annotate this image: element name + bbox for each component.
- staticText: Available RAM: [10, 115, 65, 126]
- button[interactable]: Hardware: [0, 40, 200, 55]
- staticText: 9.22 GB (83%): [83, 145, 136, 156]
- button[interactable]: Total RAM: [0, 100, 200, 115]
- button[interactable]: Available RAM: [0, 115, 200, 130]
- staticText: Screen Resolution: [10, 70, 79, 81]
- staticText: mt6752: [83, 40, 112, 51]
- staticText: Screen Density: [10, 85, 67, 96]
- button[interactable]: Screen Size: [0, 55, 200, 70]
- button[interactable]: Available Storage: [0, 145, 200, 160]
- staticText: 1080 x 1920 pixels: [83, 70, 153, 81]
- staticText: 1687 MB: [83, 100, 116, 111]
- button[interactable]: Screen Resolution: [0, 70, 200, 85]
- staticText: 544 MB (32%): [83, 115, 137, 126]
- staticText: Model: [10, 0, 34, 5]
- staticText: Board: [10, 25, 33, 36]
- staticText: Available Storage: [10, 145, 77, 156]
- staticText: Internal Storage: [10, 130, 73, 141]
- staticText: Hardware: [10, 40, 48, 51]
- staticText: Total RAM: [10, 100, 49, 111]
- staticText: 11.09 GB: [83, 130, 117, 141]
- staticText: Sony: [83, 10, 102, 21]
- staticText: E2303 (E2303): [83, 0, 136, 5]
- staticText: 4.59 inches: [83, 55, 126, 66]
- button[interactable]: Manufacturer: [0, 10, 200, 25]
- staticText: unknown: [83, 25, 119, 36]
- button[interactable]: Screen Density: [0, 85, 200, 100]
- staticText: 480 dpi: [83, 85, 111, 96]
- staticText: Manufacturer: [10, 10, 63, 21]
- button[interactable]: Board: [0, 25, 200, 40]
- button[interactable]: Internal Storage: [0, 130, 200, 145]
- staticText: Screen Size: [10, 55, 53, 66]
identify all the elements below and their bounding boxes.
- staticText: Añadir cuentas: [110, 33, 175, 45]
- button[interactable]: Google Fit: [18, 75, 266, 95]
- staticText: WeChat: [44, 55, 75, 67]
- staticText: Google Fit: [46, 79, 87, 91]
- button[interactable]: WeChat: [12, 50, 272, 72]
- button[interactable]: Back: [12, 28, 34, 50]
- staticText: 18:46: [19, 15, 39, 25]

**About this exercise**. Write the entries above out again, verbatim.

**Output**.
annotate this image: element name + bbox for each component.
- staticText: Available RAM: [10, 115, 65, 126]
- button[interactable]: Hardware: [0, 40, 200, 55]
- staticText: 9.22 GB (83%): [83, 145, 136, 156]
- button[interactable]: Total RAM: [0, 100, 200, 115]
- button[interactable]: Available RAM: [0, 115, 200, 130]
- staticText: Screen Resolution: [10, 70, 79, 81]
- staticText: mt6752: [83, 40, 112, 51]
- staticText: Screen Density: [10, 85, 67, 96]
- button[interactable]: Screen Size: [0, 55, 200, 70]
- button[interactable]: Available Storage: [0, 145, 200, 160]
- staticText: 1080 x 1920 pixels: [83, 70, 153, 81]
- staticText: 1687 MB: [83, 100, 116, 111]
- button[interactable]: Screen Resolution: [0, 70, 200, 85]
- staticText: 544 MB (32%): [83, 115, 137, 126]
- staticText: Model: [10, 0, 34, 5]
- staticText: Board: [10, 25, 33, 36]
- staticText: Available Storage: [10, 145, 77, 156]
- staticText: Internal Storage: [10, 130, 73, 141]
- staticText: Hardware: [10, 40, 48, 51]
- staticText: Total RAM: [10, 100, 49, 111]
- staticText: 11.09 GB: [83, 130, 117, 141]
- staticText: Sony: [83, 10, 102, 21]
- staticText: E2303 (E2303): [83, 0, 136, 5]
- staticText: 4.59 inches: [83, 55, 126, 66]
- button[interactable]: Manufacturer: [0, 10, 200, 25]
- staticText: unknown: [83, 25, 119, 36]
- button[interactable]: Screen Density: [0, 85, 200, 100]
- staticText: 480 dpi: [83, 85, 111, 96]
- staticText: Manufacturer: [10, 10, 63, 21]
- button[interactable]: Board: [0, 25, 200, 40]
- button[interactable]: Internal Storage: [0, 130, 200, 145]
- staticText: Screen Size: [10, 55, 53, 66]
identify all the elements below and their bounding boxes.
- staticText: Añadir cuentas: [110, 33, 175, 45]
- button[interactable]: Google Fit: [18, 75, 266, 95]
- staticText: WeChat: [44, 55, 75, 67]
- staticText: Google Fit: [46, 79, 87, 91]
- button[interactable]: WeChat: [12, 50, 272, 72]
- button[interactable]: Back: [12, 28, 34, 50]
- staticText: 18:46: [19, 15, 39, 25]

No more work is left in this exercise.